The west parking lot of the UAW Local 685 union hall along Hoffer Street was packed with red-shirted marchers, who brandished signs that demanded better pay and a cost-of-living adjustment, a record contract in the wake of record corporate profits, and an end to tiered wage structures.
After the Pledge of Allegiance and a few quick words from union leadership, the people took to the streets, literally. The group marched down Hoffer Street to Plate Street, and south along Plate until they reach Stellantis' casting and transmission plants along Boulevard.
The route and the procedures observed during this “practice” march will become important should the UAW decide to strike in Kokomo or should the company choose to furlough workers here.
To say that support for the unionists' cause was evident would be an understatement, as dozens of motorists honked and waved in support of the impromptu march. And among the marchers, none other than Mayor Tyler Moore walked in support, wearing a red shirt and showing solidarity.
The UAW currently is negotiating new contracts with Stellantis, Ford, and General Motors, and is demanding an ambitious compensation package that would effectively restore much of what the workers sacrificed over the past 15 years to aid the companies during hard times. Additionally, the UAW is demanding that the new electric vehicle battery plants -- including the one under construction in Kokomo -- be unionized.
The union leaders pledged that these Sunday marches would continue as long as the contracts go unsettled.
EDITORIAL
The union's fight is everyone's fight
It is easy to look at the list of demands the United Auto Workers have made to the Big Three automakers and just assume that they are being unrealistic. Media outlets have focused on the 40-percent raises and four-day work week, stripping away context and suggesting that greed has taken the place of common sense.
This pessimistic lens serves only to further polarize the American people, fostering feelings of jealousy and even anger at their fellow middle-class citizens. After all, it's not like their employers would consider such demands. Walmart wouldn't think of giving out 40-percent raises. Health professionals, teachers, and small business employees wouldn't dare dream of receiving five days of pay for four days of work. And pensions? Those are things of the past, right?

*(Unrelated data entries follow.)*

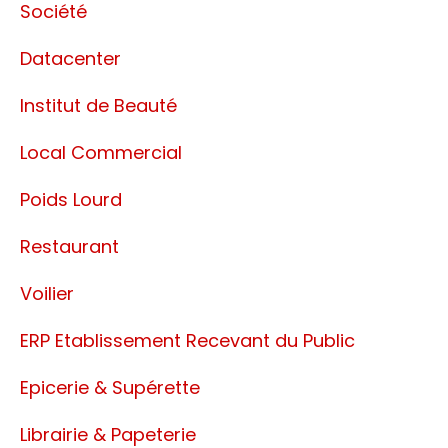
Société
Datacenter
Institut de Beauté
Local Commercial
Poids Lourd
Restaurant
Voilier
ERP Etablissement Recevant du Public
Epicerie & Supérette
Librairie & Papeterie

What is overlooked in this depiction of the UAW's fight is that the workers have given up much of what their predecessors secured for them over decades of fighting for a living wage, a secure job, and a reasonable retirement. And when they lost, so did the communities in which they lived and worked.
Today, there are more people working in Stellantis' Kokomo plants without a pension, without job security, with wages that rival only those paid in food service and other jobs that once were considered entry level, than those receiving "first-tier" wages and benefits.
Today, a Stellantis worker in Kokomo is more likely a "temporary" employee, making less than $17 an hour and being forced to work overtime at the company's whim. And that temporary status is not truly considered full-time. They work alongside people doing the same job for more money and without the same job security.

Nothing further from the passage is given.